**Assigned task**
Your answer should be every line of the records that contains the word "xuyệt", copied as it stands.

**Given records**
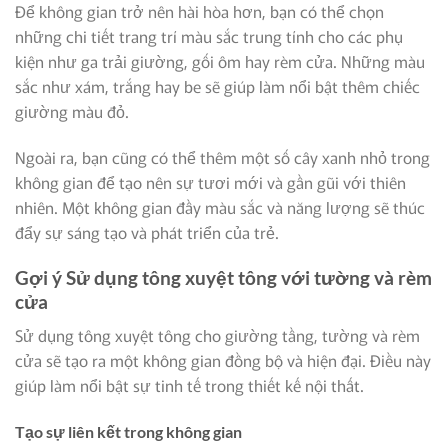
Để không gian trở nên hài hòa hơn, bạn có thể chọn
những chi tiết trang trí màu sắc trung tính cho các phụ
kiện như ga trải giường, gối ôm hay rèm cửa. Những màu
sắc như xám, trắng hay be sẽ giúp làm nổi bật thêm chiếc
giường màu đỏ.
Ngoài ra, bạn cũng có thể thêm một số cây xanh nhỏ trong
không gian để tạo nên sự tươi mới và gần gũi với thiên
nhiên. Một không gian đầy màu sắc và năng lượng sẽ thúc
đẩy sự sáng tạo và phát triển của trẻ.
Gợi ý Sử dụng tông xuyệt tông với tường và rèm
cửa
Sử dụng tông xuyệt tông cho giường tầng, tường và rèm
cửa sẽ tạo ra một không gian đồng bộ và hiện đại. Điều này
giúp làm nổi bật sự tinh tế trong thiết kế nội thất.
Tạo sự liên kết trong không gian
--
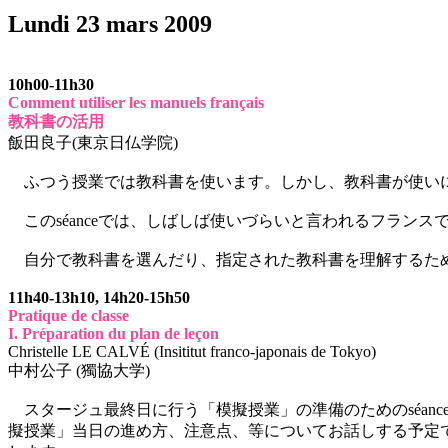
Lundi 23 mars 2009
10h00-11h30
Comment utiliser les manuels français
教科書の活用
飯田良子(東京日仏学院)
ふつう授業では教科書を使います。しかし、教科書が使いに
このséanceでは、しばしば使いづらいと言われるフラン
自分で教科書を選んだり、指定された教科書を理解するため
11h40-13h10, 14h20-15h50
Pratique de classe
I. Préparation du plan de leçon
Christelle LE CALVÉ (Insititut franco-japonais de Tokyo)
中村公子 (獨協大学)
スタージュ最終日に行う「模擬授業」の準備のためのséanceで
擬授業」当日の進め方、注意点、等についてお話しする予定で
--
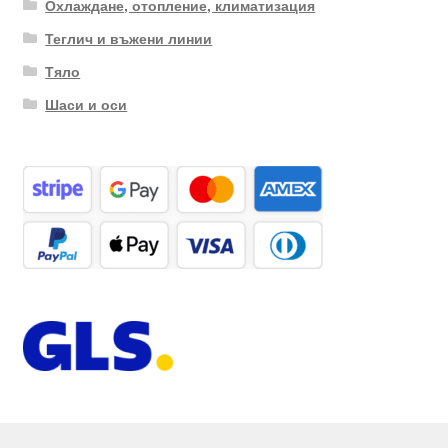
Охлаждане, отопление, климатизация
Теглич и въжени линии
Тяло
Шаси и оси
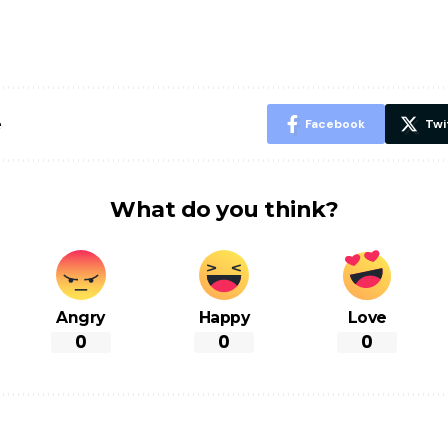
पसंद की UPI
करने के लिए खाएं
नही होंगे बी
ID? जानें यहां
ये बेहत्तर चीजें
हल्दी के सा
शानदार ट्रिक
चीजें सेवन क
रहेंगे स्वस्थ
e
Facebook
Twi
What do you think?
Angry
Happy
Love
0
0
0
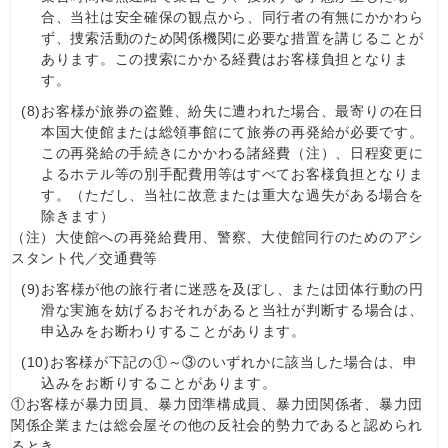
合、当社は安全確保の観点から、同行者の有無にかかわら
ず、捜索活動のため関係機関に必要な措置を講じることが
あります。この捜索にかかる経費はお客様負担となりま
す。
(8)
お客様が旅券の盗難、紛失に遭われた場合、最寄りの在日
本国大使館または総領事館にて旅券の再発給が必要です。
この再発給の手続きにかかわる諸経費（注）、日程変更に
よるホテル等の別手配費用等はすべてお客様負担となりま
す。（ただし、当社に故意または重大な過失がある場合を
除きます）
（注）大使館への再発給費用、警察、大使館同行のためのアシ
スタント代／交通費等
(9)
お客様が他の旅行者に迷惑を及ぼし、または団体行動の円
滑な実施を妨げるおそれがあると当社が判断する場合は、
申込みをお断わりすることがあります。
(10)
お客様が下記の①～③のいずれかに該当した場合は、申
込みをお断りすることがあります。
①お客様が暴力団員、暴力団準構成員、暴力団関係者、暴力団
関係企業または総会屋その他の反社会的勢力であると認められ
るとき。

**Answer to the exercise**
Gợi ý Sử dụng tông xuyệt tông với tường và rèm
Sử dụng tông xuyệt tông cho giường tầng, tường và rèm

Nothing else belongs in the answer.